START PROVIDED MATERIAL

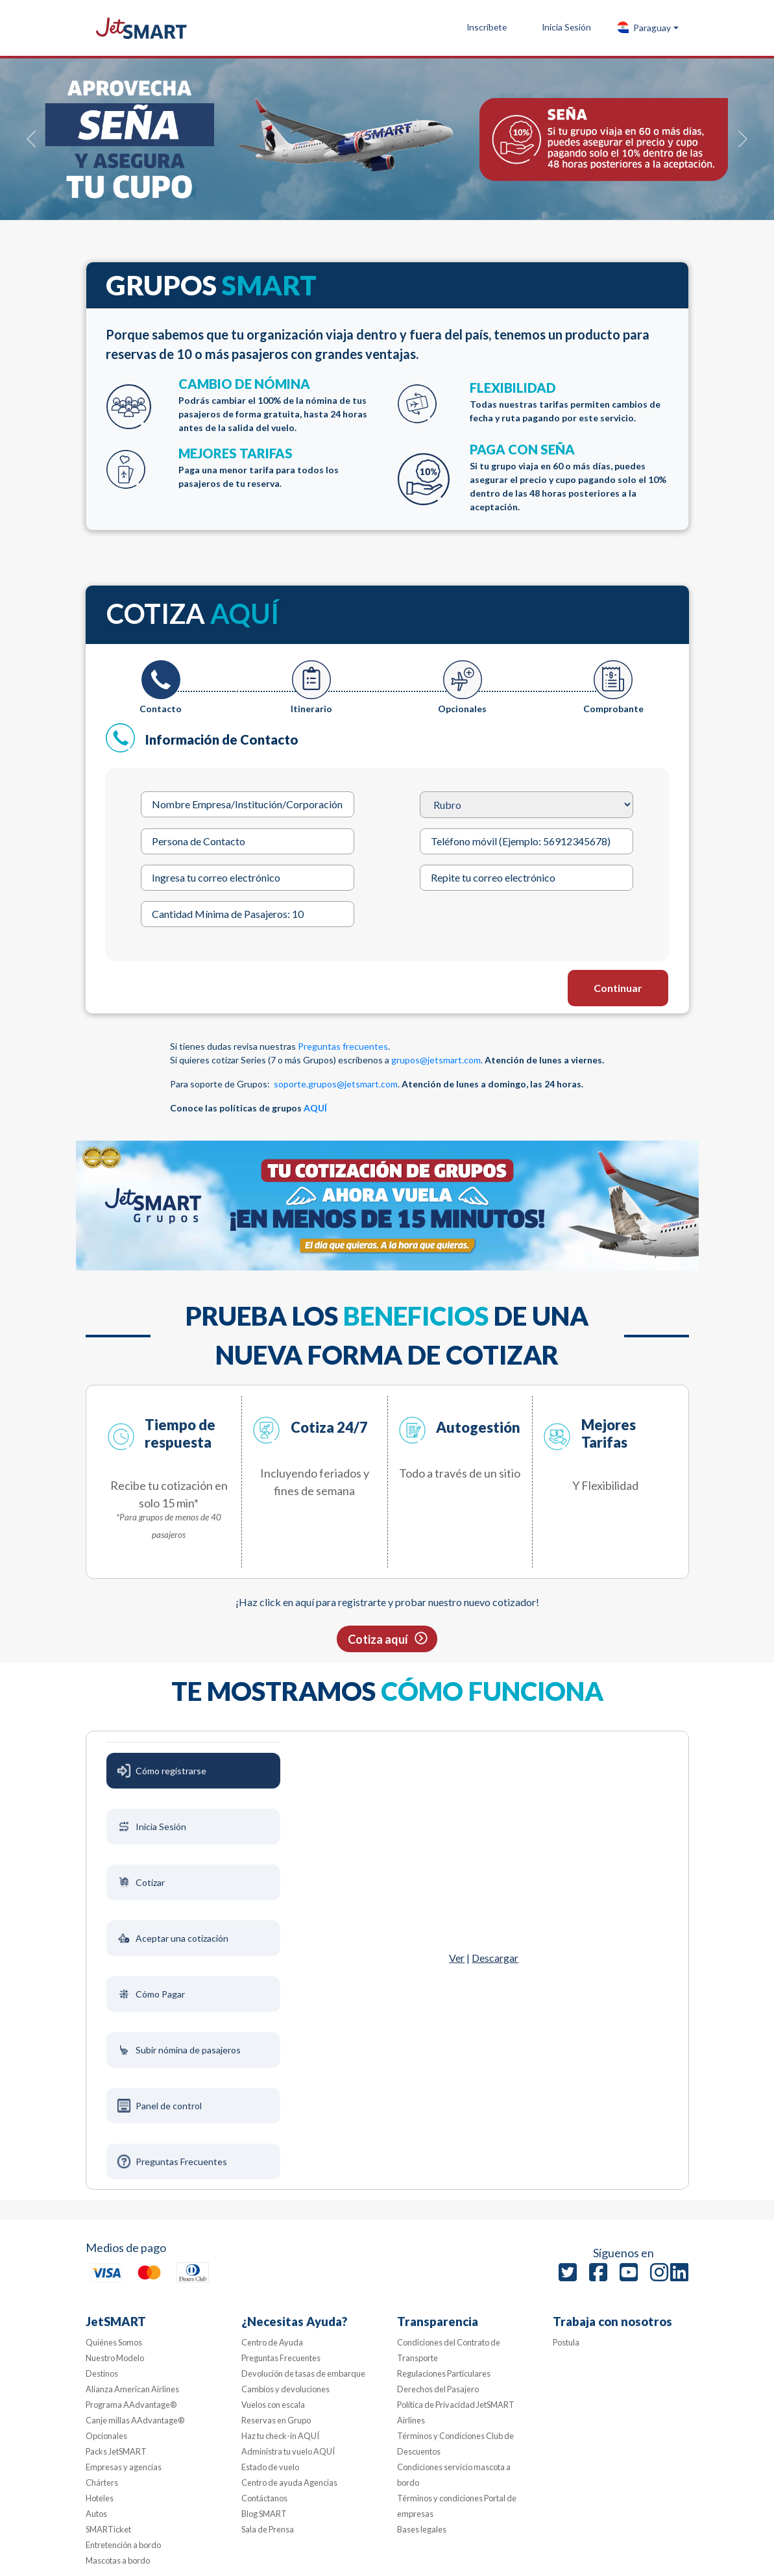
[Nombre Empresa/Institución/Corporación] (247, 804)
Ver (457, 1957)
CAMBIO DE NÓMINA (278, 405)
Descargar (495, 1957)
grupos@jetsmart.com (436, 1059)
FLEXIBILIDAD (569, 402)
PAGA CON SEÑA (569, 477)
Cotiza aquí (378, 1639)
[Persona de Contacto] (247, 841)
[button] (647, 28)
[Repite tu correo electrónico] (526, 878)
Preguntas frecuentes (343, 1046)
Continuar (618, 988)
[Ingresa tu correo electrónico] (247, 878)
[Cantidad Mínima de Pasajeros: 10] (247, 914)
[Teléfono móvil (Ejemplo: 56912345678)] (526, 841)
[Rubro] (526, 804)
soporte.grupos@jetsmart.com (336, 1083)
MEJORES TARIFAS (278, 467)
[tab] (161, 688)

END PROVIDED MATERIAL

Only the lines from the one containing "Cotiza aquí (378, 1639)" through the last line of the entries above should be copied, exactly as written.

FINAL ANSWER:
Cotiza aquí (378, 1639)
[Persona de Contacto] (247, 841)
[button] (647, 28)
[Repite tu correo electrónico] (526, 878)
Preguntas frecuentes (343, 1046)
Continuar (618, 988)
[Ingresa tu correo electrónico] (247, 878)
[Cantidad Mínima de Pasajeros: 10] (247, 914)
[Teléfono móvil (Ejemplo: 56912345678)] (526, 841)
[Rubro] (526, 804)
soporte.grupos@jetsmart.com (336, 1083)
MEJORES TARIFAS (278, 467)
[tab] (161, 688)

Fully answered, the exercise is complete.